→ **WORK REQUEST**:
Nothing should appear in the answer except the line containing "é usar DORA" and the lines following it through the end of the listing, each given exactly.

→ **RECORDS PROVIDED**:
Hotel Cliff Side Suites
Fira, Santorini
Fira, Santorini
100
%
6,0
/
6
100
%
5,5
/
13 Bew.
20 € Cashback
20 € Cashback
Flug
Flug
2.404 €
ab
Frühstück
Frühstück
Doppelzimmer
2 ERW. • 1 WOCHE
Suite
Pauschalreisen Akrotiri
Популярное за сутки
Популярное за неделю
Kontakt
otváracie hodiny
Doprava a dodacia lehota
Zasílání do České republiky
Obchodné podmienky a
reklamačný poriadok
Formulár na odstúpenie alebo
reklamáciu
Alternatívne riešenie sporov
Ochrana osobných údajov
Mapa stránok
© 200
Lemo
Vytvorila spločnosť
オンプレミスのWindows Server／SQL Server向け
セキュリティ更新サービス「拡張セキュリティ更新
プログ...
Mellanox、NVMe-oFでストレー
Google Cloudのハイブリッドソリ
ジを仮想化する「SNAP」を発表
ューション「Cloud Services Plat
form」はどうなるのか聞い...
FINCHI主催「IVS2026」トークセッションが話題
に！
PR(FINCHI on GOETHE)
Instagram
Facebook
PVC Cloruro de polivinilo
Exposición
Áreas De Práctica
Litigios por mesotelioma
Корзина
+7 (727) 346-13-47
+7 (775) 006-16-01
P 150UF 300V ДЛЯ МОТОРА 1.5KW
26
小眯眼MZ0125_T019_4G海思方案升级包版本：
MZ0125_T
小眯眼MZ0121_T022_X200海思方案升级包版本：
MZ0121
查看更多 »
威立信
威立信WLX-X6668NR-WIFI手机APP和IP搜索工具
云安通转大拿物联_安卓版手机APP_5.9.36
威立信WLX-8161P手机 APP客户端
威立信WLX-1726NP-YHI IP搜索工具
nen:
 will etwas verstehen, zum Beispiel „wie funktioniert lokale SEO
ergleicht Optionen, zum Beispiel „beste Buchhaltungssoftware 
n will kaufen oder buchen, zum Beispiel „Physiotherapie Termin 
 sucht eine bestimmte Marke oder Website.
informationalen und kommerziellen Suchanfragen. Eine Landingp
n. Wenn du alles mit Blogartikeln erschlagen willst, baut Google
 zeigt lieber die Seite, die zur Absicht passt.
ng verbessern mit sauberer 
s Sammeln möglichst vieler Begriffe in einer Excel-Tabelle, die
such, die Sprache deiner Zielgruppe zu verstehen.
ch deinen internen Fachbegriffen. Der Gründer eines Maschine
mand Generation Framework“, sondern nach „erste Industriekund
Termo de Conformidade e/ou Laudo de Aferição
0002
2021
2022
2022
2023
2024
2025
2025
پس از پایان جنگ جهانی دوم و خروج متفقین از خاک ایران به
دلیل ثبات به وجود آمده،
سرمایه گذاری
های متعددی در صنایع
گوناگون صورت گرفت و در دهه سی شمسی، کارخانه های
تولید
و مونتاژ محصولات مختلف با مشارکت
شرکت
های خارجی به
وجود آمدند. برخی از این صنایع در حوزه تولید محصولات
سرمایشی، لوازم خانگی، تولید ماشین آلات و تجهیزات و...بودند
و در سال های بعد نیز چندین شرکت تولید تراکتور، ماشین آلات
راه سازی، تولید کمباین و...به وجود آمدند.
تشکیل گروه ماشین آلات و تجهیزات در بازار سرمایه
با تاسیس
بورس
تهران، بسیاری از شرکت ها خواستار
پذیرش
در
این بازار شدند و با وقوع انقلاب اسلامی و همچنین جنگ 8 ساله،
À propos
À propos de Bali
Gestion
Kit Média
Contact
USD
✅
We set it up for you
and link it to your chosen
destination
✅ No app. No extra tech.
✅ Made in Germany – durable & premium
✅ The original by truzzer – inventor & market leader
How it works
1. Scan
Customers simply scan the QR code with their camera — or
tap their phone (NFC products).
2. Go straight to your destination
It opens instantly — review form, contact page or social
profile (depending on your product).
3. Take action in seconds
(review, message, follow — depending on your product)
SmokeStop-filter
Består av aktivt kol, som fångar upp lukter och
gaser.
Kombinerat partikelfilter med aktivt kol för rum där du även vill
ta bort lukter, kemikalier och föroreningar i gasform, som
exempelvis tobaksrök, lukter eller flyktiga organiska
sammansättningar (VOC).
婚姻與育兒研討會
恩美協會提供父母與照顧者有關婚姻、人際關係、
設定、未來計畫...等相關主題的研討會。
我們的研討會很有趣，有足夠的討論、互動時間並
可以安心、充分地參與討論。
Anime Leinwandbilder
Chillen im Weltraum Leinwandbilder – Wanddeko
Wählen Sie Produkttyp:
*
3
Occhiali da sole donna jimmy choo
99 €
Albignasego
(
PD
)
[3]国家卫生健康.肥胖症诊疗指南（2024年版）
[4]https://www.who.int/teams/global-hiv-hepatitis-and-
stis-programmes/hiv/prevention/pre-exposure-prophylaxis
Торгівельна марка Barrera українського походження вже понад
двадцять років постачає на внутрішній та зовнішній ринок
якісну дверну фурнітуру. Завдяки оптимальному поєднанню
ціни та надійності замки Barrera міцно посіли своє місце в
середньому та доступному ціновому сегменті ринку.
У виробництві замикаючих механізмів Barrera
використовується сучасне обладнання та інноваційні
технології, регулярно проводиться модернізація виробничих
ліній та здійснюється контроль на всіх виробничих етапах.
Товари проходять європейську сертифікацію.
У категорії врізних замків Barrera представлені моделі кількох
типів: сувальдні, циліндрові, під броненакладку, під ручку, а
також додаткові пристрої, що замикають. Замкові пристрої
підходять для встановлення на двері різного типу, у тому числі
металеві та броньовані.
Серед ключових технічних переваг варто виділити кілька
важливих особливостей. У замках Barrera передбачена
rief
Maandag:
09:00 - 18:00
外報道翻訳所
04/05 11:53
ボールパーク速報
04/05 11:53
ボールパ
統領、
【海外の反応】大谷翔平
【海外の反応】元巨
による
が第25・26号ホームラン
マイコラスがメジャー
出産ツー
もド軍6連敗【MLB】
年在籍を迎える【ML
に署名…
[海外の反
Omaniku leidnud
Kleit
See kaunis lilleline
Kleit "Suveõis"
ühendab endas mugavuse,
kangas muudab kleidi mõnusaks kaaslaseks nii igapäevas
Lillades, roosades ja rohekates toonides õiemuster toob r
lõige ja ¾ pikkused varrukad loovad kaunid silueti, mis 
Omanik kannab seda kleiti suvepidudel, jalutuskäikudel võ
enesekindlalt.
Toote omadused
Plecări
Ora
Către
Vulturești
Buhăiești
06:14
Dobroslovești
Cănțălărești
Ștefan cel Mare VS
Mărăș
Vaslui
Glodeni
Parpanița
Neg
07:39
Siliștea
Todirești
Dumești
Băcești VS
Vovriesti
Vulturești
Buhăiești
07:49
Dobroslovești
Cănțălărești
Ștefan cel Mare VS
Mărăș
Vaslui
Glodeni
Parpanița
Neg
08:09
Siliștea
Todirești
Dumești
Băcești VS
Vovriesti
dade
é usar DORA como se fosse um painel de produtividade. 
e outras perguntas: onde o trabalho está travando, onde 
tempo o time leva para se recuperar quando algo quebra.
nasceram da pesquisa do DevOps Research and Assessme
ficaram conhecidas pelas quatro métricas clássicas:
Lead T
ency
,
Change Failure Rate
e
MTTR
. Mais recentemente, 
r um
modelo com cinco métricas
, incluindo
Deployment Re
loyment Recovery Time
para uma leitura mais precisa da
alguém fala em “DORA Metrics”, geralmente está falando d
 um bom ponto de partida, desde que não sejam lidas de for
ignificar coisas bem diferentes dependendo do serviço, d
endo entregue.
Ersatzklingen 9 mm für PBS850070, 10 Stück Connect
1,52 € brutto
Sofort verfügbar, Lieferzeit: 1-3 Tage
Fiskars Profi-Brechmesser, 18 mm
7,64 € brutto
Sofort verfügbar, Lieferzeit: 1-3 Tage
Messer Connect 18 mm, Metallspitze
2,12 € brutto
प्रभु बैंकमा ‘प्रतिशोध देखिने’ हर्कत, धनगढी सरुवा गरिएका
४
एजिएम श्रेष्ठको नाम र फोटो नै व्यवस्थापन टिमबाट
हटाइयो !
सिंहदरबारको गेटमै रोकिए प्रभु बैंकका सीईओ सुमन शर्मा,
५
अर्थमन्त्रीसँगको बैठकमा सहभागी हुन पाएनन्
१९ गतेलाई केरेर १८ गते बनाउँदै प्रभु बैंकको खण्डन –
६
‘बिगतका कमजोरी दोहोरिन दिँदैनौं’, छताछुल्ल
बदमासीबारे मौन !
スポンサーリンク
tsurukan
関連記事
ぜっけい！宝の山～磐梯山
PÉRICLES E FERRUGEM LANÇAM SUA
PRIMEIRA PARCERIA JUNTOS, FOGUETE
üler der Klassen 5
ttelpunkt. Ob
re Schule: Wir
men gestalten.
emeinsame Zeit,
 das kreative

→ **FINISHED EXERCISE**:
é usar DORA como se fosse um painel de produtividade. 
e outras perguntas: onde o trabalho está travando, onde 
tempo o time leva para se recuperar quando algo quebra.
nasceram da pesquisa do DevOps Research and Assessme
ficaram conhecidas pelas quatro métricas clássicas:
Lead T
ency
,
Change Failure Rate
e
MTTR
. Mais recentemente, 
r um
modelo com cinco métricas
, incluindo
Deployment Re
loyment Recovery Time
para uma leitura mais precisa da
alguém fala em “DORA Metrics”, geralmente está falando d
 um bom ponto de partida, desde que não sejam lidas de for
ignificar coisas bem diferentes dependendo do serviço, d
endo entregue.
Ersatzklingen 9 mm für PBS850070, 10 Stück Connect
1,52 € brutto
Sofort verfügbar, Lieferzeit: 1-3 Tage
Fiskars Profi-Brechmesser, 18 mm
7,64 € brutto
Sofort verfügbar, Lieferzeit: 1-3 Tage
Messer Connect 18 mm, Metallspitze
2,12 € brutto
प्रभु बैंकमा ‘प्रतिशोध देखिने’ हर्कत, धनगढी सरुवा गरिएका
४
एजिएम श्रेष्ठको नाम र फोटो नै व्यवस्थापन टिमबाट
हटाइयो !
सिंहदरबारको गेटमै रोकिए प्रभु बैंकका सीईओ सुमन शर्मा,
५
अर्थमन्त्रीसँगको बैठकमा सहभागी हुन पाएनन्
१९ गतेलाई केरेर १८ गते बनाउँदै प्रभु बैंकको खण्डन –
६
‘बिगतका कमजोरी दोहोरिन दिँदैनौं’, छताछुल्ल
बदमासीबारे मौन !
スポンサーリンク
tsurukan
関連記事
ぜっけい！宝の山～磐梯山
PÉRICLES E FERRUGEM LANÇAM SUA
PRIMEIRA PARCERIA JUNTOS, FOGUETE
üler der Klassen 5
ttelpunkt. Ob
re Schule: Wir
men gestalten.
emeinsame Zeit,
 das kreative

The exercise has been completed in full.